Le feu couvait depuis plusieurs années… des années de mal-être et de fatigue. L’étincelle a été l’agression de Viry-Châtillon, lorsque deux policiers se sont retrouvés aux urgences après une agression au cocktail molotov. Le choc émotionnel a fait s’envoler la peur de la sanction, décidé plusieurs dizaines de policiers à laisser leur devoir de réserve de côté pour descendre dans la rue pousser un cri d’indignation et de colère.

« On est en 2016, ça peut péter à tout moment. »

Romain*, la trentaine, gardien de la paix dans l’Ouest parisien.

Manifestant à visage découvert, Romain est gardien de la paix depuis huit ans. Pour celui qui a fait ses classes en province, « la situation ne fait que se dégrader. On a des armes de seconde main, des voitures qui roulent à peine. » Le regard direct, il décrit un quotidien stressant, plus qu’il ne devrait l’être.

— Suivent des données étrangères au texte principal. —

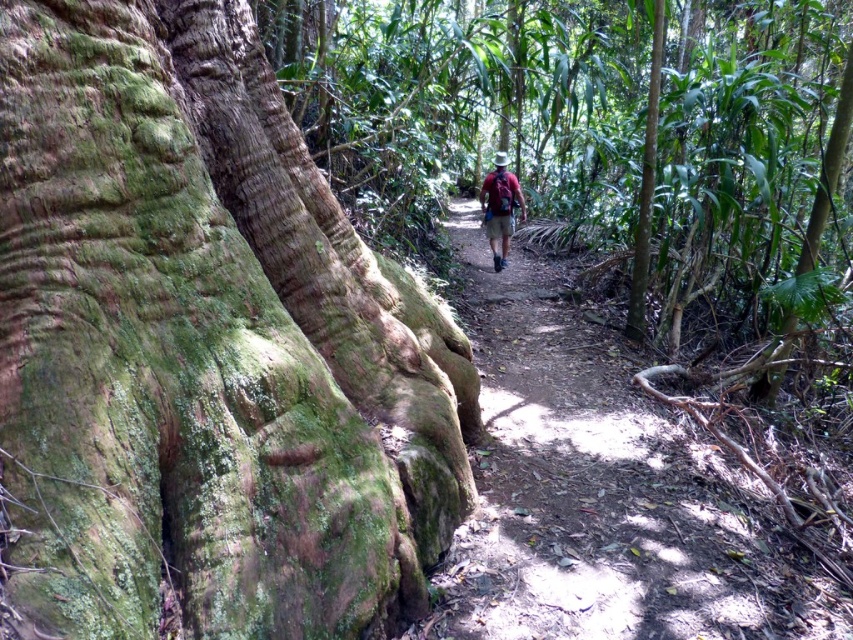 Question: Which point appears closest to the camera in this image?

Choices:
 (A) (508, 172)
 (B) (503, 502)

Answer: (B)

Question: From the image, what is the correct spatial relationship of brown dirt trail at center in relation to maroon fabric backpack at center?

Choices:
 (A) right
 (B) left

Answer: (A)

Question: Does brown dirt trail at center appear on the left side of maroon fabric backpack at center?

Choices:
 (A) no
 (B) yes

Answer: (A)

Question: Is brown dirt trail at center smaller than maroon fabric backpack at center?

Choices:
 (A) yes
 (B) no

Answer: (A)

« On a signé, on prend des risques, on le sait. Mais le risque, il doit être calculé. Il faut qu’on puisse, nous aussi, travailler en sécurité. Quand les risques ne sont pas calculés, comme pour les collègues de Viry-Châtillon (…), effectivement on peut dire qu’on n’est pas assez préparés. On a aussi la légitime défense qui est difficile : on a un millième de seconde pour décider si on va en prison le soir, si on meurt ou si on reste vivant. »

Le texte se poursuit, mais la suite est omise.